Harry E. Woods, with whom Geoffrey M. Woods, Gerardo Mariani and Woods & Woods, Hato Rey, P.R., were on brief, for plaintiff, appellant.

Eli B. Arroyo, Hato Rey, P.R., with whom Eugenio Ramos Ortiz, Rio Piedras, P.R., was on brief, for defendant, appellee.

Before CAMPBELL, Chief Judge, WISDOM,*  Senior Circuit Judge, and TORRUELLA, Circuit Judge.
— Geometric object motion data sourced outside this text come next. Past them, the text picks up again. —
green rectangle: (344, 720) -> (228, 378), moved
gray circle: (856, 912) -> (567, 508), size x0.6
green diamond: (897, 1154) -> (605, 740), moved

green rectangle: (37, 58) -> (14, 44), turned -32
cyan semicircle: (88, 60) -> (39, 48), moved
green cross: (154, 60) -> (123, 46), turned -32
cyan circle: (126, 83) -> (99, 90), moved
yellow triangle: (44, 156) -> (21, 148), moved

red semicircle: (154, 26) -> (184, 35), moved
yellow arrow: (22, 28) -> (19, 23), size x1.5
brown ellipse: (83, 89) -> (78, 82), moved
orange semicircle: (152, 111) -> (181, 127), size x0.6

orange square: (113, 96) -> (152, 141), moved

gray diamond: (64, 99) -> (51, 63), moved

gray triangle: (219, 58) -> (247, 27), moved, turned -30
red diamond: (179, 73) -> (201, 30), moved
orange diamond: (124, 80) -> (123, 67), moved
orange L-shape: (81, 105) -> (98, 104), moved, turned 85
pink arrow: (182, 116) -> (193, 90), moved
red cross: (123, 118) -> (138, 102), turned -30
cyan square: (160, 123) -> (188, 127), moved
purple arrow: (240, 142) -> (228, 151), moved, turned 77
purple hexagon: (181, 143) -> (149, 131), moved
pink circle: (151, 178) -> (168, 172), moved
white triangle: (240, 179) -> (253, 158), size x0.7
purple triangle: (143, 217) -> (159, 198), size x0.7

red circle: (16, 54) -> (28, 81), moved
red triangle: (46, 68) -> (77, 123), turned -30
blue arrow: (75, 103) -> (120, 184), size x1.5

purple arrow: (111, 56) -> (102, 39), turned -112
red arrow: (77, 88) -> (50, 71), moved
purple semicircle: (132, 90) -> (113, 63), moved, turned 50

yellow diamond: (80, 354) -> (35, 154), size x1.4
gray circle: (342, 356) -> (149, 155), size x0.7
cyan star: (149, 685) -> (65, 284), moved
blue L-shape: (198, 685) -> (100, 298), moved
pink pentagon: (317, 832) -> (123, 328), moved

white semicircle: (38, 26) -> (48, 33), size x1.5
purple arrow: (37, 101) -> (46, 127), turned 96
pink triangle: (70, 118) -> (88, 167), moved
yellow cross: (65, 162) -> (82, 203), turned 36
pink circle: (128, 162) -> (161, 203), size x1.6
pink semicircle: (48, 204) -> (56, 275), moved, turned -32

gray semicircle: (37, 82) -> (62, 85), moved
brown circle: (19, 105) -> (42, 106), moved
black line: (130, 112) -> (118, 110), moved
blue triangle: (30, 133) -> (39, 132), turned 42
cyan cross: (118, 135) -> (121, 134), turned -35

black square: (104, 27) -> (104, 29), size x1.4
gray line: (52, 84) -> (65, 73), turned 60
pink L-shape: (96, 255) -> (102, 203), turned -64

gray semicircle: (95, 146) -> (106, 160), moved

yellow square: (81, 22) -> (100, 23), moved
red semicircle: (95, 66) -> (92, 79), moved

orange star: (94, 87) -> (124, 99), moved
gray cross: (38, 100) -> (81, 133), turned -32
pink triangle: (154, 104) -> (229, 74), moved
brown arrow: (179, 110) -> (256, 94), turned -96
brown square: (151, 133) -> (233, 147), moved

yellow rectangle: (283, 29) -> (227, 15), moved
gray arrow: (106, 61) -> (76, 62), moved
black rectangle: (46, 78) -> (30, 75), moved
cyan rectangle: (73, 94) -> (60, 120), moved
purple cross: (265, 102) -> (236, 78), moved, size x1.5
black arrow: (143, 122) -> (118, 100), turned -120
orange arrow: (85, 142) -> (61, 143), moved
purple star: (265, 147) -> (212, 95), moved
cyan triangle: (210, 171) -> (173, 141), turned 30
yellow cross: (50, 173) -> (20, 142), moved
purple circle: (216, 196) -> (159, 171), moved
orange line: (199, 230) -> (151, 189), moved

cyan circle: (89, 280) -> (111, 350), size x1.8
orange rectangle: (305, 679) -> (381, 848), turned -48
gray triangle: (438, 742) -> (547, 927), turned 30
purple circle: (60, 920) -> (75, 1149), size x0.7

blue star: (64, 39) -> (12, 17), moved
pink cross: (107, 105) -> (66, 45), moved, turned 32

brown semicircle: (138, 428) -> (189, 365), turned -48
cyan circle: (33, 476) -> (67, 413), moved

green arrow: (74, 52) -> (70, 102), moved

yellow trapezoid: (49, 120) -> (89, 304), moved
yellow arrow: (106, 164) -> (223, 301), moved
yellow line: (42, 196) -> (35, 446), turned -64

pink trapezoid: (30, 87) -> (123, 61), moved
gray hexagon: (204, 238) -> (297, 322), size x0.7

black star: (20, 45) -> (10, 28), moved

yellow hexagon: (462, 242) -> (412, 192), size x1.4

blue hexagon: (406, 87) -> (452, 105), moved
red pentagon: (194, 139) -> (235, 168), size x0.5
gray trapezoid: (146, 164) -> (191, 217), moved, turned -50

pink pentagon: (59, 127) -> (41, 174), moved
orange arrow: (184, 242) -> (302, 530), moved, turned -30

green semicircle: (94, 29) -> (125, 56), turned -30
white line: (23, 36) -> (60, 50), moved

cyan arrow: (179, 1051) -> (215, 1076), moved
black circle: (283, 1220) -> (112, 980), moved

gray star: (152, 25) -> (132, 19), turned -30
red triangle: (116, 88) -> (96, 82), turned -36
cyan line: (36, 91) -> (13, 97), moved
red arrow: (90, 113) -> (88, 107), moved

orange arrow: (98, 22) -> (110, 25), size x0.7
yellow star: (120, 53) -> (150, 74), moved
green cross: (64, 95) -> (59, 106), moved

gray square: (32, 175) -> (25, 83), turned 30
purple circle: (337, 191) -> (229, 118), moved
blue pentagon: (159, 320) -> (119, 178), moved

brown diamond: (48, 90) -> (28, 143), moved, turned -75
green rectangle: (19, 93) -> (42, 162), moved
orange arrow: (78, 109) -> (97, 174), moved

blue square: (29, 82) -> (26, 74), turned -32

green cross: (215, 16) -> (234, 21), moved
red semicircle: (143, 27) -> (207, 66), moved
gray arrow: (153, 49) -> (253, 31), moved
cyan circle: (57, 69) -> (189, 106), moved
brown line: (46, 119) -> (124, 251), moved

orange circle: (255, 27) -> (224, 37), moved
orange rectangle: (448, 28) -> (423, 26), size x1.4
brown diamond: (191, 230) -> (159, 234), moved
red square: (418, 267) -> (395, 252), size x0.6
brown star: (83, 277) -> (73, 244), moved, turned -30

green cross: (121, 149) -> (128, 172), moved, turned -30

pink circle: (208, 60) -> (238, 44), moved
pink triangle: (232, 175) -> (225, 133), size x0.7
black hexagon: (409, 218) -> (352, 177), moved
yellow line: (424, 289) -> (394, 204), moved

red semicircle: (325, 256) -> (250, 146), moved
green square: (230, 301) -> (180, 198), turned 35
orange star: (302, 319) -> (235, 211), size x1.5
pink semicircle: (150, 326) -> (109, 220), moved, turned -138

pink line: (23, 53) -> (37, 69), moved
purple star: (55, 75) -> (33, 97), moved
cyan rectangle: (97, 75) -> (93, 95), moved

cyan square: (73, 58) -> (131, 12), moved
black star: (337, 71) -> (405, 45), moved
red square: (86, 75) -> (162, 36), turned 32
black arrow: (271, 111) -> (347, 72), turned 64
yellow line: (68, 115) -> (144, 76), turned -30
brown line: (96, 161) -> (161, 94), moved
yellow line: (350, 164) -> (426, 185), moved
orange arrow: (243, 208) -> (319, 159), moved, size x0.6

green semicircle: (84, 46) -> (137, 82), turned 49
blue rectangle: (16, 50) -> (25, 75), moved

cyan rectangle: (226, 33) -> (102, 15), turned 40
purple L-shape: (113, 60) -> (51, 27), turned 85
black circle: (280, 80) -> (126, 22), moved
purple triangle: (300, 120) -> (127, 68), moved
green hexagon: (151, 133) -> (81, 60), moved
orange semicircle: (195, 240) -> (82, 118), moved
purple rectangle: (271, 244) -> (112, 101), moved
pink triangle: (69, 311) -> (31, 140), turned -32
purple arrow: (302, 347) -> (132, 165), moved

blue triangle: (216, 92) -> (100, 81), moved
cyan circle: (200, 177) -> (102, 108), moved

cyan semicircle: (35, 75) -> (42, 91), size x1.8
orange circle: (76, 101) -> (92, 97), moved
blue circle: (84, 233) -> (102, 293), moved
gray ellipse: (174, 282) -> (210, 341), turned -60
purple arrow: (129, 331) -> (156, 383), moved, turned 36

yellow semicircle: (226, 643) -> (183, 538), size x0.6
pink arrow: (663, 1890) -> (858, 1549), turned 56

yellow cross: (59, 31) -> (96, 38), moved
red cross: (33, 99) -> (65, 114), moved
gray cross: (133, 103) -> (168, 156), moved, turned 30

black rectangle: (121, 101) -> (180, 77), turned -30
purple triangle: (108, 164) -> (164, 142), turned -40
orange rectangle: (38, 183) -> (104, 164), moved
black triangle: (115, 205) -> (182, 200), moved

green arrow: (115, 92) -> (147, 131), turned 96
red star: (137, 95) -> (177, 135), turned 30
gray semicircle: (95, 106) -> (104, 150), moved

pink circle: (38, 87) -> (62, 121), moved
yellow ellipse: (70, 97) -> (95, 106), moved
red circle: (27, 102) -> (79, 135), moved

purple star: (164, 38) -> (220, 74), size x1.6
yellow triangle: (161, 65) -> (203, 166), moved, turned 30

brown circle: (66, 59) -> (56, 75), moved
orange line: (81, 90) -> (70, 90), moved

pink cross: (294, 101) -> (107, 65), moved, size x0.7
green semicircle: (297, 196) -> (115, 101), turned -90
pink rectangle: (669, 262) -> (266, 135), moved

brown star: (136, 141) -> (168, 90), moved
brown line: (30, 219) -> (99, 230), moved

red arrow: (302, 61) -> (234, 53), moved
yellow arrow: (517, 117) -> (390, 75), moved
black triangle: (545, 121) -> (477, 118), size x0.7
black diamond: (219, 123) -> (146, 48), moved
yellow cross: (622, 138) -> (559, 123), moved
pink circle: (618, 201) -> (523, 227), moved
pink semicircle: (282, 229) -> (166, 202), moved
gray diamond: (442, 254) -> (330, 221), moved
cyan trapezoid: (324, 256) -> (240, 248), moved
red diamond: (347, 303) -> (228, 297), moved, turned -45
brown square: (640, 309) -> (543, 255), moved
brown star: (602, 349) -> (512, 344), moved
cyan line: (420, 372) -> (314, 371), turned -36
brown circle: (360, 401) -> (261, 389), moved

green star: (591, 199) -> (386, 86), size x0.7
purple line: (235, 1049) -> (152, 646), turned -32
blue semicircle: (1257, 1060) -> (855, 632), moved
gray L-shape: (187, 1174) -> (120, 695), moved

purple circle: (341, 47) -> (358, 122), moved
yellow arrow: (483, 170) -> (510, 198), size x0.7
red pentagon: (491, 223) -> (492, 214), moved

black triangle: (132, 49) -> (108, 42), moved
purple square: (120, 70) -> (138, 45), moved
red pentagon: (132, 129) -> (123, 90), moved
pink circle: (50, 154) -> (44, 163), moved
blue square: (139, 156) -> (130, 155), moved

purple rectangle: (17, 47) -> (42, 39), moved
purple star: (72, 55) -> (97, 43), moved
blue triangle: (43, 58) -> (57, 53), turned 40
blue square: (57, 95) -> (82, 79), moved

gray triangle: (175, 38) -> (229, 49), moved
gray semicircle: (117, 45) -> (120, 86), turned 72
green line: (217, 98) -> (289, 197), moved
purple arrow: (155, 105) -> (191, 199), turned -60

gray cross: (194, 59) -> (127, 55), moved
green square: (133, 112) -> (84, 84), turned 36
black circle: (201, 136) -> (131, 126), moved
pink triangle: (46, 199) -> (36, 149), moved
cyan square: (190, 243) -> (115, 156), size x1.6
This appeal arises after two trials in a breach of contract action brought in the district court by plaintiff-appellant Electric M & R, Inc. ("Electric"), against defendant-appellee Banco Popular de Puerto Rico ("Banco"). In the first trial, the jury determined that Banco had broken its contractual obligations to Electric, and awarded Electric $103,669 in damages.1  Upon Banco's motion for judgment notwithstanding the verdict, the district court declined to disturb the jury's verdict that Banco was in breach of contract, but the court awarded Banco a new trial solely on the issue of damages. After Electric had presented its case at the second trial, the district court granted Banco's motion for a directed verdict and dismissed the complaint. Without fully stating its reasoning, the district court ruled in essence that Electric had not offered evidence sufficient to justify a jury finding that any damages had flowed from Banco's acknowledged breach.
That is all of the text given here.